Cut cauliflower in quarters and remove the core. Add to the Le Creuset casserole, drizzle with 1-1/2 Tbsp olive oil, 1/2 tsp salt, and 1/4 tsp pepper. Bake in oven for 30 to 40 minutes until browning and tender. Remove from the oven and let cool slightly.
While cauliflower is cooking, blanch the green beans in salted boiling water until barely tender, about 4 minutes. Drain and add beans quickly to ice water.
Break cauliflower into florets and purée in a blender with chicken stock until very smooth, adding more stock if needed.
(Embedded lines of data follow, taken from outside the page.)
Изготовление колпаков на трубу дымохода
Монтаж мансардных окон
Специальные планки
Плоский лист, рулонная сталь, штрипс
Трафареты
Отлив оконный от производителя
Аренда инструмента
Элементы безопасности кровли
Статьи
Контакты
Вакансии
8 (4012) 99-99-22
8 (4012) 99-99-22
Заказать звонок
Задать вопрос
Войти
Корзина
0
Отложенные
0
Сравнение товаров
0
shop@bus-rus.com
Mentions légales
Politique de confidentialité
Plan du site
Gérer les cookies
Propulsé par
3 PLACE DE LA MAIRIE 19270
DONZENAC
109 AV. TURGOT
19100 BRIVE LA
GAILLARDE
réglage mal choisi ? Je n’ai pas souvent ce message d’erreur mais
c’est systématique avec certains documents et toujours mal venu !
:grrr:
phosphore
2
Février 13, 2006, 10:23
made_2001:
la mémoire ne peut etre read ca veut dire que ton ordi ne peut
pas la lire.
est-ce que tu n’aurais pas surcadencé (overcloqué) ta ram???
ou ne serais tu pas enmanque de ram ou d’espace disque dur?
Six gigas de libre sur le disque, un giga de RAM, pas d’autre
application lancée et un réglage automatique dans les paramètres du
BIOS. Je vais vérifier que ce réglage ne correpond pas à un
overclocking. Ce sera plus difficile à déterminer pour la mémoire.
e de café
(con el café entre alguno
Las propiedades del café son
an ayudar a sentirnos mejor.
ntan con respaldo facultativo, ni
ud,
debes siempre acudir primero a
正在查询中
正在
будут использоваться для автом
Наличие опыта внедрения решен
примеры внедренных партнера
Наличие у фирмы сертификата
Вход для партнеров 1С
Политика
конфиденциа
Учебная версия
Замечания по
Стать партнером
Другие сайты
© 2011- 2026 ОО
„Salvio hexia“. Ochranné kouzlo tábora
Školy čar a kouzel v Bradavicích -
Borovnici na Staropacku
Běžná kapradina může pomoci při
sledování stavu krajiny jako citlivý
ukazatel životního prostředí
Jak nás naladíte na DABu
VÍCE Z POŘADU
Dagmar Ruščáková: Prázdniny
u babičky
Heat a large sauté pan over medium-high heat and sauté the mushrooms in the remaining 1-1/2 Tbsp olive oil until browned and cooked through. Reduce the heat to medium, then add the butter, shallots, garlic, and thyme. Stir and cook until shallots are translucent. Add the cream and cook, stirring for 4 to 5 minutes until reduced by a third. Add cauliflower with 1 tsp salt and 1/4 tsp pepper, then stir and cook until heated through. Remove from the heat and stir in the lemon zest and Worcestershire sauce.
Drain green beans well and mix together with the cauliflower cream in the casserole dish. Spread evenly and top with Parmesan. Bake in the oven until brown and bubbling, 10 to 15 minutes.